The slowdown in policy tightening comes as traders bet that other major central banks, particularly the Federal Reserve and Bank of England, are much closer to pausing rate increases. On Wednesday, the Federal Reserve raised rates by a quarter-point, bringing them above 5 percent for the first time since mid-2007, while signaling that future increases were no longer a certainty.

Even as inflation has peaked in the United States and Europe, policymakers have been careful to keep their options open about their next moves. Traders are betting that rate increase cycles are nearly over, and some analysts have raised concerns that rate increases could go too far and inflict unnecessary damage on economies around the globe.

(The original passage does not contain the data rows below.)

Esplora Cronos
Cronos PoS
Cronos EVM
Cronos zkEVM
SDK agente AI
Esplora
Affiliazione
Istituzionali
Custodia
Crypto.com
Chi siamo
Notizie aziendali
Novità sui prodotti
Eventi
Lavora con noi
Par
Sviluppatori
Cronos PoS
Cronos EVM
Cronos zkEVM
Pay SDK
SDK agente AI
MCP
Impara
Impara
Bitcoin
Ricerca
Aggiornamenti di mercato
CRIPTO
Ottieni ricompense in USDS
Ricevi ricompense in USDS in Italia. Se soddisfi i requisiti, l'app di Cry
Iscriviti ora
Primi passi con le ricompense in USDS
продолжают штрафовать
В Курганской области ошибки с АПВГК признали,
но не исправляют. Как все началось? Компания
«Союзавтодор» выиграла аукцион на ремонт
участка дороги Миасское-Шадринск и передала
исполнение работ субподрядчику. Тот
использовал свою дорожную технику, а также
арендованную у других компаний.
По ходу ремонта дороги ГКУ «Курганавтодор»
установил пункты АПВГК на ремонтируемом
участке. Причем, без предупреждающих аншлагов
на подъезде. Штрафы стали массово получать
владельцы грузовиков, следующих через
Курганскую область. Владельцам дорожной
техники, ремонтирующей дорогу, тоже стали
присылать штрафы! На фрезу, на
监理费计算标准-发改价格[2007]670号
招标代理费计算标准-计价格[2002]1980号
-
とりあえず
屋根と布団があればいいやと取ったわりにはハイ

But policymakers have been eager to see firm evidence that domestic inflation pressures have moderated enough for inflation to return to their 2 percent targets.

When the European Central Bank last set policy rates, in mid March, financial markets were gripped by turmoil among banks, after two banks in the United States failed and giant Swiss lender Credit Suisse, under stress, was bought by its rival UBS.

At the time, Christine Lagarde, the president of the central bank, said that if the banking uncertainties faded, and the central bank’s outlook for inflation stayed the same, then policymakers would need to keep raising rates. Even though a third U.S. bank, First Republic, collapsed this week, banks in the eurozone have weathered the market turmoil leaving room for the central bank to keep raising interest rates.